*** Begin section ***
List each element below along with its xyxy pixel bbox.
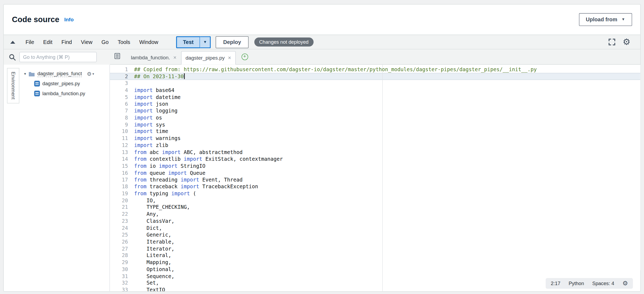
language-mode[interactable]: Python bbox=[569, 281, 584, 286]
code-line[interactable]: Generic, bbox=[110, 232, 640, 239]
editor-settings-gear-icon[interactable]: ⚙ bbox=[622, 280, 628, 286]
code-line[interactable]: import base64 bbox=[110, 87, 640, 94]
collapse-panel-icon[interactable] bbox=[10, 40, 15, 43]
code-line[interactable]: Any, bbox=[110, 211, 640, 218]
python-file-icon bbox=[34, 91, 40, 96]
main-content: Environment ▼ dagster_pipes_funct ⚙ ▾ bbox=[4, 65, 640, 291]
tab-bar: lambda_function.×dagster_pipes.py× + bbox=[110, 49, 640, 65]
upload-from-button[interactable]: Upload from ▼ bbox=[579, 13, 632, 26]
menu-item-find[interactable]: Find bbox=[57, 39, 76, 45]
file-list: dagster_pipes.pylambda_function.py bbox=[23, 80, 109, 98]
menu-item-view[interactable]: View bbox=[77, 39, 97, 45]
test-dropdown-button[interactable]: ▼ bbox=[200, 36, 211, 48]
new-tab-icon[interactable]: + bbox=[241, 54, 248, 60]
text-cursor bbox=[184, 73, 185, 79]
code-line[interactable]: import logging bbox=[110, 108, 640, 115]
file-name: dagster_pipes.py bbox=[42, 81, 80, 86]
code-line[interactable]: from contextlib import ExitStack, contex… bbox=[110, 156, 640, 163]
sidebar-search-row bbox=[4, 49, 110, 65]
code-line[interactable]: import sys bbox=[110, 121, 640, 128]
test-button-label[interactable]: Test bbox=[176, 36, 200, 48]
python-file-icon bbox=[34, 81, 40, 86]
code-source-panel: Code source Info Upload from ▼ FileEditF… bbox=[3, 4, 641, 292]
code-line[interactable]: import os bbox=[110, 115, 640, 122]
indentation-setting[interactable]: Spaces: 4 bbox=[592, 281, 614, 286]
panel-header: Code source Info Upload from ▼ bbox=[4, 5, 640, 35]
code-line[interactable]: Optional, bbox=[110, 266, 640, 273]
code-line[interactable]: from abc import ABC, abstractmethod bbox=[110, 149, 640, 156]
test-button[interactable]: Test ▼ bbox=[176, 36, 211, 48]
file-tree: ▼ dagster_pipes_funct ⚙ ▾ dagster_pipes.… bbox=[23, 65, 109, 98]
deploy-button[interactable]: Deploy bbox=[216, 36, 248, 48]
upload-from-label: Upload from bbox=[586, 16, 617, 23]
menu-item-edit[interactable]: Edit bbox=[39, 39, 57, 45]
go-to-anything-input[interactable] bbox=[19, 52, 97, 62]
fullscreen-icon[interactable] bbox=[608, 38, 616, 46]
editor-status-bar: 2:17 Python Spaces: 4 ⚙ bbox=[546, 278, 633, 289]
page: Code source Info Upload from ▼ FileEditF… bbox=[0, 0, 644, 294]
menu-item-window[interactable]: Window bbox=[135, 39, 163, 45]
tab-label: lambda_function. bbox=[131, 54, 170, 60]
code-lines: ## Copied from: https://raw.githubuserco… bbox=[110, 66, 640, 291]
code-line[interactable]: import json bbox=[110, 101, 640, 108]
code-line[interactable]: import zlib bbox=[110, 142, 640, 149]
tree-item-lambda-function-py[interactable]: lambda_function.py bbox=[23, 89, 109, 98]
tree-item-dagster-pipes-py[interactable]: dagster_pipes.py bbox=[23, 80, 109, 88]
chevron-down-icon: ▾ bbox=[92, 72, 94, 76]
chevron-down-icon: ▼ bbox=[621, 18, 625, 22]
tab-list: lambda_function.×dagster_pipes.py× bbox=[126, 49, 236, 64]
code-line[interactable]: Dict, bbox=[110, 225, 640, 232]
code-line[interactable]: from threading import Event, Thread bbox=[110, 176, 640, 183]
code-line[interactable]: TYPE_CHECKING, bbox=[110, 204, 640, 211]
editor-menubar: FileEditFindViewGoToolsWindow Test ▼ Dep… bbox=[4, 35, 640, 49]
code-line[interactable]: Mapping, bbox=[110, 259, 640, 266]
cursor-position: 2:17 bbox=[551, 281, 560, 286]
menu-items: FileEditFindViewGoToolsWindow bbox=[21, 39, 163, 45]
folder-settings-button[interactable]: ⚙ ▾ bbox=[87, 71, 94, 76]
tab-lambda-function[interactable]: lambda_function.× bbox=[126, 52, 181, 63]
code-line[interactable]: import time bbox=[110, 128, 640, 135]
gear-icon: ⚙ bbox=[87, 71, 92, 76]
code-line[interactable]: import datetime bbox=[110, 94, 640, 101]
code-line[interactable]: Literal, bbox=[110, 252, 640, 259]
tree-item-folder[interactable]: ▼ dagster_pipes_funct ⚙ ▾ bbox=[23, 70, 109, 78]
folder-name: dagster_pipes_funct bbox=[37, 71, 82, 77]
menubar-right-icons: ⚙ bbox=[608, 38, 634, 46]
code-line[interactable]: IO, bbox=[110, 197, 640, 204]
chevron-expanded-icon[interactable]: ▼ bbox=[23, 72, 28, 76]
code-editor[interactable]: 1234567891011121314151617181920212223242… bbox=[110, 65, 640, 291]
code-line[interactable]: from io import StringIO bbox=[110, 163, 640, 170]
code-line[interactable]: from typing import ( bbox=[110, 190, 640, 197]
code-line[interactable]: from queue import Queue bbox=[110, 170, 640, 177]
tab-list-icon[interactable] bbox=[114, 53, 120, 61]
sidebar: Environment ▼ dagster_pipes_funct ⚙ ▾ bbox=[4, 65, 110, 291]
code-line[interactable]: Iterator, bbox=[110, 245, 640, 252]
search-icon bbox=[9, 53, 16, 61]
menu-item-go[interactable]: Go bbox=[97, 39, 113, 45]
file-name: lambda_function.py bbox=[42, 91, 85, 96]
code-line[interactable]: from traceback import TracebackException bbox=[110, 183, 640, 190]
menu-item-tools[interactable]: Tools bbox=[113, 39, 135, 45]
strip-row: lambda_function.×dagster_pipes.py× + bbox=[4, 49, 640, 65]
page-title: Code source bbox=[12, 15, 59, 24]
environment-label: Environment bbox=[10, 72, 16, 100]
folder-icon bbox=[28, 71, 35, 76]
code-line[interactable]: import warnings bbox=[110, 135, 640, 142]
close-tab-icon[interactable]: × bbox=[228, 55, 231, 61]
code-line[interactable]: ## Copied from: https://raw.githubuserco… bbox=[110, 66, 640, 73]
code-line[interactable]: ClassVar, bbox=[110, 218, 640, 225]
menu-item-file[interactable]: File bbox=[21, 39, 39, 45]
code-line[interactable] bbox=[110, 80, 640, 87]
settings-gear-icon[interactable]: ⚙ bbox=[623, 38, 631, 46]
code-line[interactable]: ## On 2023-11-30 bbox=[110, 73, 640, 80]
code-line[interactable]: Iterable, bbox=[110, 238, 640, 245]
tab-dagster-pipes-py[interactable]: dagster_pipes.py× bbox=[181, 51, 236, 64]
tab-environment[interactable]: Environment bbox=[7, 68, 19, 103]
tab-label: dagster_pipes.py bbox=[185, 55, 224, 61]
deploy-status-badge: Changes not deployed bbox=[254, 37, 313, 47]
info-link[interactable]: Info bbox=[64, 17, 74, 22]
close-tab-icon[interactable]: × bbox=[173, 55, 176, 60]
*** End section ***
*** Begin section ***
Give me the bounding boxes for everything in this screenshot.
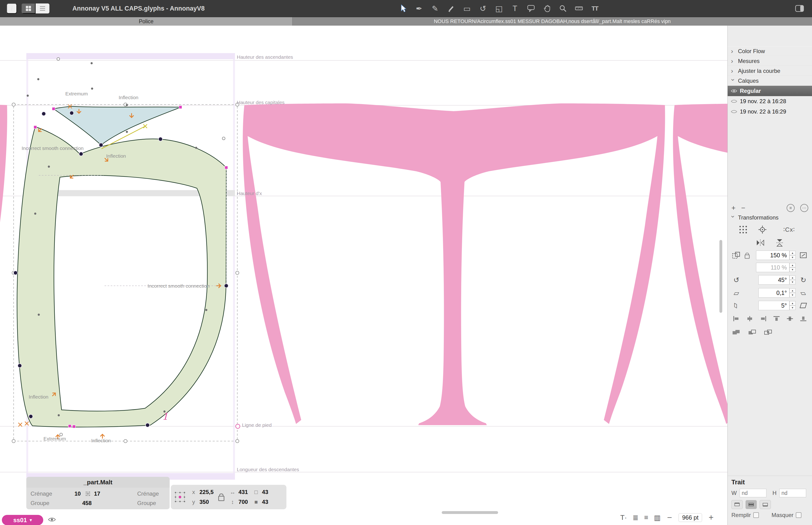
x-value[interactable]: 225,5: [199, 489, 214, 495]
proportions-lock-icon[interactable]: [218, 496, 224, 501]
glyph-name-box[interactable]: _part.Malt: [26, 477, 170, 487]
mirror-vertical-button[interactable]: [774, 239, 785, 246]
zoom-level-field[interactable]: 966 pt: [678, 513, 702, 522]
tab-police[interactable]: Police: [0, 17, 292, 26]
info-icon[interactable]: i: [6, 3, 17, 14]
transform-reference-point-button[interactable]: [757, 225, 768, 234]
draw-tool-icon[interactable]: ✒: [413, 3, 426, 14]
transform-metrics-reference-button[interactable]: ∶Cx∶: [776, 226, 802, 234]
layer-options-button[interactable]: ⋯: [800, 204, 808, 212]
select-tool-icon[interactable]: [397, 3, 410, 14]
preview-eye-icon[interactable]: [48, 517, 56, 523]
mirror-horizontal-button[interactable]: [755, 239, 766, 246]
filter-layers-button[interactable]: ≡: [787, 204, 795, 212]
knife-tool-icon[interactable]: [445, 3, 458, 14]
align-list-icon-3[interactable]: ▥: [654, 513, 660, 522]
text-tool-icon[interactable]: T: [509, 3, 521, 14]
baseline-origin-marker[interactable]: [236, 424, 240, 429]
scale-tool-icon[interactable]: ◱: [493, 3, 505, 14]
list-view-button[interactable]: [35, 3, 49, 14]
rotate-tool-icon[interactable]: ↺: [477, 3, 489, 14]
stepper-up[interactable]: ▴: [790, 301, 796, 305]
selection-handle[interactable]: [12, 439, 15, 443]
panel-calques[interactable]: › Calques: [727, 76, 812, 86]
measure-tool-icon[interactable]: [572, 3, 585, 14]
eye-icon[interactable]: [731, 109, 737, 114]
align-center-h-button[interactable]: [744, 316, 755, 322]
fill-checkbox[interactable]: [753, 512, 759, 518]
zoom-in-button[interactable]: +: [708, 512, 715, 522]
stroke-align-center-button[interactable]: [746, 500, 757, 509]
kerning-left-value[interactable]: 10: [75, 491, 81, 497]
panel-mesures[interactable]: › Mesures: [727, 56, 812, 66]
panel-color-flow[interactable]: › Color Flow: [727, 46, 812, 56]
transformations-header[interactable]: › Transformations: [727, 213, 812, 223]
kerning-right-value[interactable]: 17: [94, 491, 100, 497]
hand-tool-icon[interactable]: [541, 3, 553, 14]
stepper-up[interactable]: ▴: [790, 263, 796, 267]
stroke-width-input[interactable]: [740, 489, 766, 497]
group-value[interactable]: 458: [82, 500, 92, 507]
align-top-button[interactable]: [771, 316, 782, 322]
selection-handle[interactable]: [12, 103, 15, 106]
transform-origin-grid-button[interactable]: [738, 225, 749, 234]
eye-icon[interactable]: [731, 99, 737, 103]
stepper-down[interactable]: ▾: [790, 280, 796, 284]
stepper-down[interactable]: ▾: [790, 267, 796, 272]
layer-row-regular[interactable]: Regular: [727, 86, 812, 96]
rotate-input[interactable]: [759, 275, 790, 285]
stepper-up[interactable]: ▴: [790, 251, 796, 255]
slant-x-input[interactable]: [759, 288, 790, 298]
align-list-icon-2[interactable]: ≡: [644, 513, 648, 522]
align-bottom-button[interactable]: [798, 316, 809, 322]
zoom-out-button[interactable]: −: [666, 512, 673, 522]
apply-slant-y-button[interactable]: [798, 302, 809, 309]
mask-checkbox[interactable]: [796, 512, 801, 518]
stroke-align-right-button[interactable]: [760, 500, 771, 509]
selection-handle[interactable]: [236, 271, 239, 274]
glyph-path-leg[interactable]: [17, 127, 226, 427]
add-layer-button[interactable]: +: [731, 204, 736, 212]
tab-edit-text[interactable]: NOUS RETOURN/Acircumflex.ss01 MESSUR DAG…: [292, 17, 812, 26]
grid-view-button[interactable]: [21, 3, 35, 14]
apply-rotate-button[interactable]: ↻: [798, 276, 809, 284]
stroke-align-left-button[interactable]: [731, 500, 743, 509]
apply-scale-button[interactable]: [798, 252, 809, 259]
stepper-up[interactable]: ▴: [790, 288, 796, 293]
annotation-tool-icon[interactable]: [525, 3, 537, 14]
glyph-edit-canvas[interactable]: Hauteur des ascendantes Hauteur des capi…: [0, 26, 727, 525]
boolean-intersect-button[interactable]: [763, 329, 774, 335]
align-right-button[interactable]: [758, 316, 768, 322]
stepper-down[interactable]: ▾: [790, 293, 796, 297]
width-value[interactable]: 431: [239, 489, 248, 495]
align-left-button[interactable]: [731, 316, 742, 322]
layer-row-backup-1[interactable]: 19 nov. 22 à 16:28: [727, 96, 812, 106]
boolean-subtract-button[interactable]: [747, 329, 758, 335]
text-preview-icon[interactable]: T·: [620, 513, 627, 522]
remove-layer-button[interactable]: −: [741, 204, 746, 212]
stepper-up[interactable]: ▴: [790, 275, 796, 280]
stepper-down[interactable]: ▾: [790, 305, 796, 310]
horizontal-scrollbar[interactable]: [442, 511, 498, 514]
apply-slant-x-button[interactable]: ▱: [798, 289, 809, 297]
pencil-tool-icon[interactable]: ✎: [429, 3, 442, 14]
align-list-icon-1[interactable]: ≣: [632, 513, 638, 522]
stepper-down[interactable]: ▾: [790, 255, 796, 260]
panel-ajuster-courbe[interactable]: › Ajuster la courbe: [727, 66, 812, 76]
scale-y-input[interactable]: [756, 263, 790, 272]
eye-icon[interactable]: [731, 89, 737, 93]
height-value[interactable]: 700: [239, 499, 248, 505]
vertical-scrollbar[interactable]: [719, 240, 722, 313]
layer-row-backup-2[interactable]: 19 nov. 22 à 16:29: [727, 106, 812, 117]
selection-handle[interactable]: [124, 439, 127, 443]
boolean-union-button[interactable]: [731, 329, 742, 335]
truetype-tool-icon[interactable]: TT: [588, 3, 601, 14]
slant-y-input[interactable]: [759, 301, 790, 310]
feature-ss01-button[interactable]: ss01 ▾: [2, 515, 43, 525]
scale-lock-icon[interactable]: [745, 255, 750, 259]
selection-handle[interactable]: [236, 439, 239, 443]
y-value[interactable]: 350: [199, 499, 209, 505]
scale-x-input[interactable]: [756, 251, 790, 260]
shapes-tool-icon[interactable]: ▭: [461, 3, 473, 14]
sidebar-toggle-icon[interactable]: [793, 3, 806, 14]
*** End section ***
*** Begin section ***
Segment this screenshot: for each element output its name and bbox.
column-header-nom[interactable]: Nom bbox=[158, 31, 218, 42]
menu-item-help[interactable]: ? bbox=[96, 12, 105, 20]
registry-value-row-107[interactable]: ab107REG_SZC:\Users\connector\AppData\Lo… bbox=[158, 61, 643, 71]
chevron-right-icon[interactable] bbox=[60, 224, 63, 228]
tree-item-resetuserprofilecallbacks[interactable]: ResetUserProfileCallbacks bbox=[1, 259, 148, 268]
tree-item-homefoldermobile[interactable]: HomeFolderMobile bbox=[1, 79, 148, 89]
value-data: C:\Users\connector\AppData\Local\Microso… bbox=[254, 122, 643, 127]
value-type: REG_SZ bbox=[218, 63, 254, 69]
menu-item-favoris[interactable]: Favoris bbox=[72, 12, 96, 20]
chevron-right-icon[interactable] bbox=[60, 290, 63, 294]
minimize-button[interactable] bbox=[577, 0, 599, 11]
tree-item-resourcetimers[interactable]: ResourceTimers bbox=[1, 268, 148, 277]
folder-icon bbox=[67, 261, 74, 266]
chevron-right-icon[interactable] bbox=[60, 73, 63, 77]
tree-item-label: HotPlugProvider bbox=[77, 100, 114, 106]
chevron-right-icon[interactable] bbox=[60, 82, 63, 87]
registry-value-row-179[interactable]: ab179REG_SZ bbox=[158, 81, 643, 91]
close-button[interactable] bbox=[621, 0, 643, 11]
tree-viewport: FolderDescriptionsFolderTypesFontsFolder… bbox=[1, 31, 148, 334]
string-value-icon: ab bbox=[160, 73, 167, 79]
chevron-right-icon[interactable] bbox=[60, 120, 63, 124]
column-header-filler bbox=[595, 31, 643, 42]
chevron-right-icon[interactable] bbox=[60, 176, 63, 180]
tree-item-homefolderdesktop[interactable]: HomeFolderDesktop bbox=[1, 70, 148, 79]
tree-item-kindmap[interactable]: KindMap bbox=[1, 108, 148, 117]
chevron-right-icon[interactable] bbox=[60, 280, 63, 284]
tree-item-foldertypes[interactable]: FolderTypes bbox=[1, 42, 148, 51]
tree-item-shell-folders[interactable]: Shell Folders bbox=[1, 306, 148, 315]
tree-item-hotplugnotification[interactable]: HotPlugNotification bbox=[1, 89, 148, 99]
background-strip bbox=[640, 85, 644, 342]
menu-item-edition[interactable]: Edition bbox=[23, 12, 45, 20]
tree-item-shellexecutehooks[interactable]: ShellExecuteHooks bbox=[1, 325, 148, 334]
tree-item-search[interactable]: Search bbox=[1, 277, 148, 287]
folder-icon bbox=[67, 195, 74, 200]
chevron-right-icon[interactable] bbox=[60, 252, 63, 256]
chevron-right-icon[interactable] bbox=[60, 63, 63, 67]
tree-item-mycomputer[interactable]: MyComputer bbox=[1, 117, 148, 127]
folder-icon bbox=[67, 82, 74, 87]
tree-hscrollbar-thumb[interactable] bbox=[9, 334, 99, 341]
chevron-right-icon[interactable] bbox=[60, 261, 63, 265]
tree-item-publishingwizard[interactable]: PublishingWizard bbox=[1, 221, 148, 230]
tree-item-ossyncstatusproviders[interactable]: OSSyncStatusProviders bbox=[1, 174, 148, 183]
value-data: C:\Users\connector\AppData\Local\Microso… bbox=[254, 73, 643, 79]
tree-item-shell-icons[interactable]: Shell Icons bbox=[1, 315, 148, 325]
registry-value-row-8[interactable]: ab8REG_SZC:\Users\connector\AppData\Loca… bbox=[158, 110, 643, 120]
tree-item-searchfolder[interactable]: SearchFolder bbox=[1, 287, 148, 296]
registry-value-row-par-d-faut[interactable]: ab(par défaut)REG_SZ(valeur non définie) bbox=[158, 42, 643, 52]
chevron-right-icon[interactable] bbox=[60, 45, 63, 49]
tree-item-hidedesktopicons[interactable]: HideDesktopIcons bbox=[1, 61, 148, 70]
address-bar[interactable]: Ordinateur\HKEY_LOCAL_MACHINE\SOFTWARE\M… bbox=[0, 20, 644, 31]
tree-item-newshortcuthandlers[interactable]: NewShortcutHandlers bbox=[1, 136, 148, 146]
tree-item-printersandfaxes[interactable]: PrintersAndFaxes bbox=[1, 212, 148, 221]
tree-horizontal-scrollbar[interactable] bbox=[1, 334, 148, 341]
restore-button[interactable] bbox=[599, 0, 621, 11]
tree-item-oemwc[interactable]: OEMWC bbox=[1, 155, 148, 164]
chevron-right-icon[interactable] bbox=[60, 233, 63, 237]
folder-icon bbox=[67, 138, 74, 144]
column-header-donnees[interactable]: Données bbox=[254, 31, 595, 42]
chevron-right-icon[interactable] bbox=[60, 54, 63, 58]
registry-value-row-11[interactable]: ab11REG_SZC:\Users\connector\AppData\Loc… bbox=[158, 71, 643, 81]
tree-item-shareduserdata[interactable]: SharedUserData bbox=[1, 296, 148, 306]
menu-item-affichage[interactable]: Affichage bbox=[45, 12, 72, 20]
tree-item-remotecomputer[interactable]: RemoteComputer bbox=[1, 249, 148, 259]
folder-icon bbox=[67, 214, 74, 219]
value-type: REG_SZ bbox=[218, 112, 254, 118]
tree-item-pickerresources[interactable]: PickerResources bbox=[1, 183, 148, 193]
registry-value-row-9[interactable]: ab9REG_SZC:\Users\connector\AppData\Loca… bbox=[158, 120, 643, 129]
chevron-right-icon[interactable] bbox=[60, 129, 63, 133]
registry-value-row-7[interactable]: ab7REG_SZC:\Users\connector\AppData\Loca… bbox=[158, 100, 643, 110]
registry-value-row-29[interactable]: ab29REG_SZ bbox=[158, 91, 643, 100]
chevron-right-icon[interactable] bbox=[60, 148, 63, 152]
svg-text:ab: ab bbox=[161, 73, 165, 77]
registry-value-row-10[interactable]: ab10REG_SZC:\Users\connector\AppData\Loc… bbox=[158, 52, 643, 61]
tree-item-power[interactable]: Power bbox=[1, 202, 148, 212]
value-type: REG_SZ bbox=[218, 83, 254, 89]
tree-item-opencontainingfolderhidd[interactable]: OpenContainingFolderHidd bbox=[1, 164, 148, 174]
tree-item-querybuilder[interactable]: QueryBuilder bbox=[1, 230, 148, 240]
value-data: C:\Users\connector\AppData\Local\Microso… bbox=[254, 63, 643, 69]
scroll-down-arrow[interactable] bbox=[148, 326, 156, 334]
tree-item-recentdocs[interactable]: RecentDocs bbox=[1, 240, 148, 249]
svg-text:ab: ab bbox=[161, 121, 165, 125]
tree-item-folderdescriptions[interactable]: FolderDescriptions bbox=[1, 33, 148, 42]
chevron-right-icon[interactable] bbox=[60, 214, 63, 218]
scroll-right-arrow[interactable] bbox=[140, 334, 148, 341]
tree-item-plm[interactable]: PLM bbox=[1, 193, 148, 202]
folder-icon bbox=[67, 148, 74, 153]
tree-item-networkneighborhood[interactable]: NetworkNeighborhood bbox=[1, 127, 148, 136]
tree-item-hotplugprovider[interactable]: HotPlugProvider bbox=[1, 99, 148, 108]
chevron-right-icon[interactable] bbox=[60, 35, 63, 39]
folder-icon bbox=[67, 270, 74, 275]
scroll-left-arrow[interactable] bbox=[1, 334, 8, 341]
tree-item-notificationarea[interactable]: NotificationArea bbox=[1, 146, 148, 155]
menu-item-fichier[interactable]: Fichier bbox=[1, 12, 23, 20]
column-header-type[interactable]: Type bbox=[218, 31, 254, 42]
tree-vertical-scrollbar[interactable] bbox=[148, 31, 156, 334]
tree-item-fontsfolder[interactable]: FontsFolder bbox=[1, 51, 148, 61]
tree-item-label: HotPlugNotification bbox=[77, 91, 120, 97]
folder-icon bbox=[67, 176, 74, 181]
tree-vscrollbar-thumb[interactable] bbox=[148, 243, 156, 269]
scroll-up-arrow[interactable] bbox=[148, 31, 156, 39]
*** End section ***
EXERCISE BRIEF - If a line in the entries contains "cursor", copy it.

PROBLEM SOLUTION -
text-cursor bbox=[184, 73, 185, 79]
cursor-position: 2:17 bbox=[551, 281, 560, 286]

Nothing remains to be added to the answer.